Eh bien, que signifie «
exagérés » ? Imaginez un peu : l'Ukraine conserve la Crimée. La Crimée décide
de l'accès de la Russie à des eaux chaudes. Croyez-vous vraiment que Poutine
serait resté les bras croisés jusqu'à ce que l'OTAN s'installe à Sébastopol ?
Tout est lié.
Mais qu'est-ce que ça
signifie pour la suite des événements ? Quel peut être notre intérêt,
qu'avons-nous à lui offrir et qu'a-t-il à nous offrir ?

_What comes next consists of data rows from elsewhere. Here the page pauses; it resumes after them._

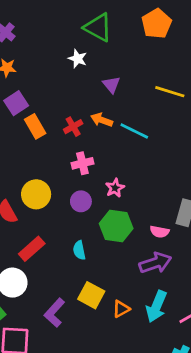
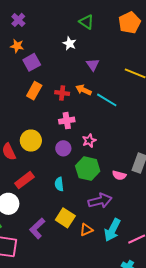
green triangle: (98, 27) -> (86, 22), size x0.7
purple square: (16, 103) -> (32, 62), moved
orange rectangle: (35, 126) -> (34, 91), turned 54
red cross: (73, 127) -> (62, 93), turned 32
purple arrow: (155, 263) -> (100, 201), moved

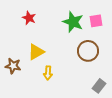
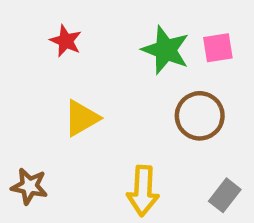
brown star: (13, 66) -> (29, 186), moved
yellow arrow: (48, 73) -> (143, 191), moved, size x1.5

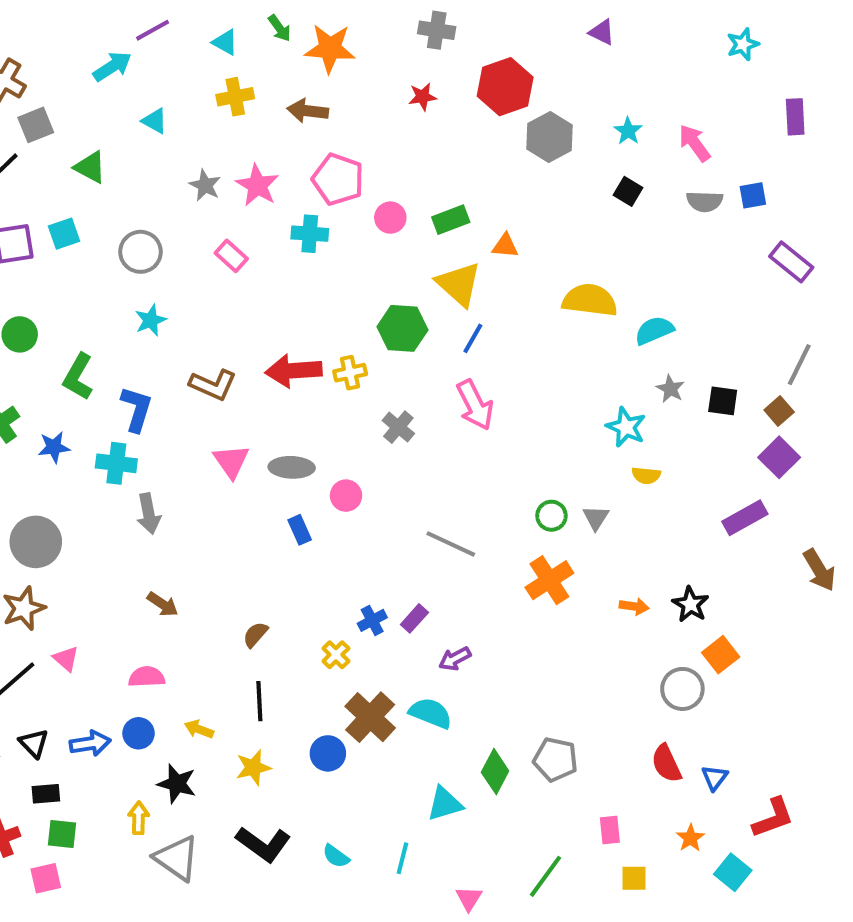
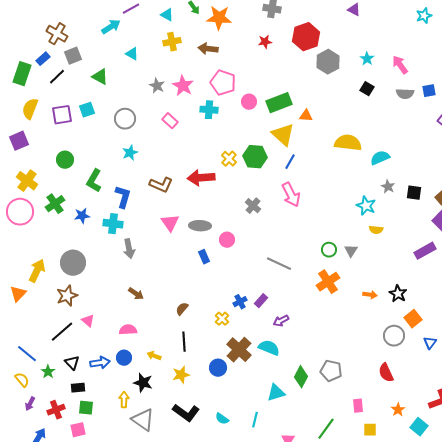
green rectangle: (451, 220) -> (279, 103), size x1.4
yellow cross: (350, 373) -> (229, 159), moved, turned -35
blue triangle: (715, 778) -> (430, 343), moved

C'est très, très difficile à
dire. Poutine veut une Ukraine faible qui ne se mette plus en travers de son
chemin. Et l'Ukraine elle-même veut être forte et, si possible, récupérer tous
les territoires conquis par la Russie. C'est une situation sans issue.
À l'époque, le SPD et
le chancelier Helmut Schmidt, dont vous faisiez partie du cabinet, avaient
organisé la situation grâce à toute une série d'accords et de négociations –
par exemple la conférence d'Helsinki – sur la réorganisation de l'Europe et une
coexistence fondée sur des règles entre le bloc communiste et le bloc
capitaliste. Cela pourrait-il servir de modèle pour les négociations actuelles
?
Permettez-moi de revenir un
peu en arrière : Lorsque Bismarck est parti en 1890, son successeur, le
secrétaire d'État Holstein, a rompu le traité dit « de réassurance » deux ans
plus tard, quelques années seulement après la démission de Bismarck. Plus tard,
Willy Brandt – et j'en ai moi-même été témoin – a compris, avec Egon Bahr, au
prix d'un travail minutieux, que la paix et la sécurité sont le fruit d'un
travail quotidien. Ces efforts du gouvernement Brandt ont tout simplement été
réduits à néant. Les gens disent que c'était une erreur, que c'était trop
conciliant et que la politique de paix passe par le recours aux armes. C'est
absurde. Bien sûr, la dissuasion peut garantir la sécurité, mais cela ne suffit
pas. Il faut avoir la volonté d'instaurer la paix.
Congrès électoral du SPD
en 1980 à Essen : Egon Bahr et Willy Brandt.
© Imago
C'est pourquoi,
rétrospectivement, votre gouvernement de l'époque n'était pas pacifiste, mais a
même investi une part plus importante du produit intérieur brut dans l'armement
que le gouvernement actuel.
C'est vrai, Brandt n'était
pas pacifiste. Brandt et Bahr étaient conscients de la nécessité de la force.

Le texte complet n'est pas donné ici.